If I'm able to look at those points and explain why they're not well fit,

then I have typically learned something that I can

incorporate in a subsequent iteration of the regression model.

Now if that all sounded a little bit abstract,

I've got an example to show you right now.

So here's another data set that lends itself to a regression analysis.

And in this data set I've got two variables.

The outcome variable, or the y variable, is the fuel economy of a car.

And to be more precise,

it's the fuel economy as measure by gallons per thousand miles in the city.

So let's say you live in the city and

you only drive in the city, how many gallons are you going to have to put

in the tank to be able to drive your car 1,000 miles over some course of time?

That's the outcome variable.

Clearly the more gallons you have to put in the tank,

the less fuel efficient the vehicle is.

That's the idea.

Now we might want to create a predictive model for

fuel economy as a function of the weight of the car.

And so here I've got an X variable as weight.

And I'm going to look for the relationship between the weight of a car and

it's fuel economy.

We collect the set of data.

That's what you can see in the scatter plot.

The bottom left-hand graph on this slide.

And each point is a car.

And for each car, we've found it's weight, we've found it's fuel economy,

we've plotted the variable against one another.

And we have a run a regression through those points

through the method of least squares.

And that regression gives us a way of predicting the fuel economy of a vehicle

of any given weight.

Now why might you want to do that?

Well, one of the things that many vehicle manufacturers are thinking about these

days, is creating more fuel efficient vehicles.

And one approach to doing that is to actually change the materials that

vehicles are manufactured from.

So for example, they might be moving from steel to aluminum.

Well, that will reduce the weight of the vehicle.

Well, if the vehicle's weight is reduce,

I wonder how that will impact the fuel economy?

And so that's sort of question that we'd be able to start addressing through

such a model.

So that's a setup for this problem, but

I want to show you why looking at the residuals can be such a useful thing.

So when I look at the residuals from this particular regression, I know one of

the residuals, actually I found the biggest residual in the whole data set.

And that's the point that I have identified in red on the scatter plot.

And it is the biggest residual, it's a big positive residual.

Which means that the reality is, that this particular vehicle

needs a lot more gas going in the tank than the regression model would predict.

The regression model would predict the value on the line.

The red data point is the actual observed value.

It's above the line, so it's less fuel efficient than the model predicts.

It needs more gas to go in the tank than the model predicts.

So is there anything special about that vehicle?

Well, at that point I go back to the underlying data set and I drill down.

So, when I see big residuals, I'm going to drill down on those residuals.

And drilling down on this residual actually identifies the vehicle.

And the vehicle turns out to be something called a Mazda RX-7.
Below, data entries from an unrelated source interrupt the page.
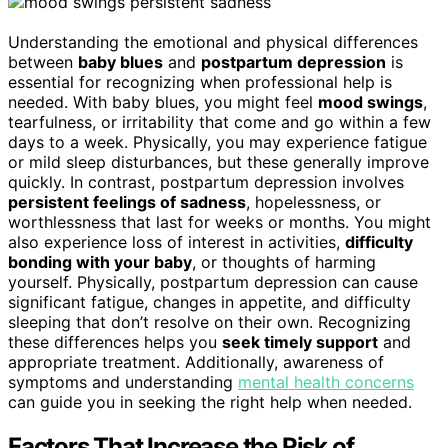
Understanding the emotional and physical differences
between
baby blues
and
postpartum depression
is
essential for recognizing when professional help is
needed. With baby blues, you might feel
mood swings
,
tearfulness, or irritability that come and go within a few
days to a week. Physically, you may experience fatigue
or mild sleep disturbances, but these generally improve
quickly. In contrast, postpartum depression involves
persistent feelings of sadness
, hopelessness, or
worthlessness that last for weeks or months. You might
also experience loss of interest in activities,
difficulty
bonding with your baby
, or thoughts of harming
yourself. Physically, postpartum depression can cause
significant fatigue, changes in appetite, and difficulty
sleeping that don’t resolve on their own. Recognizing
these differences helps you
seek timely support
and
appropriate treatment. Additionally, awareness of
symptoms and understanding
mental health concerns
can guide you in seeking the right help when needed.
Factors That Increase the Risk of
And this particular vehicle is somewhat unusual,

because it had what's termed a rotary engine,

which is a different sort of engine than any other single vehicle in this data set.
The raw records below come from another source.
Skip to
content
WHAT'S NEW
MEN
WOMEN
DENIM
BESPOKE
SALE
Every other vehicle had a standard engine, but the Mazda RX-7 had a rotary engine.

And that actually explains why its fuel economy is bad in the city.

And so by drilling down on the point, by looking at the residuals,

I've identified feature that I hadn't originally incorporated into the model.

And that would would be the type of engine.

And so, the residual and the exploration of the residual has

generated a new question for me that I didn't have prior to the analysis.

And that questions is,

I wonder how the type of engine impacts the fuel economy as well?

So that's one of the outcomes of a regression that can be very, very useful.

It's not the regression model directly talking to you.

It's the deviations from the underlying model that can sometimes be the most

insightful part of the model itself or the modeling process.

So remember in one of the other modules,

I talked about, what are the benefits of modelling?

And one of them is serendipitous outcomes, things that you find that you hadn't

expected to at the beginning, and I would put this up there as an example of that.

By exploring the residuals carefully, I've learned something new,

something that I hadn't anticipated.

And I might be able to subsequently improve my model by incorporating this

idea of type of engine into the model itself.

So the residuals are an important part of a regression model.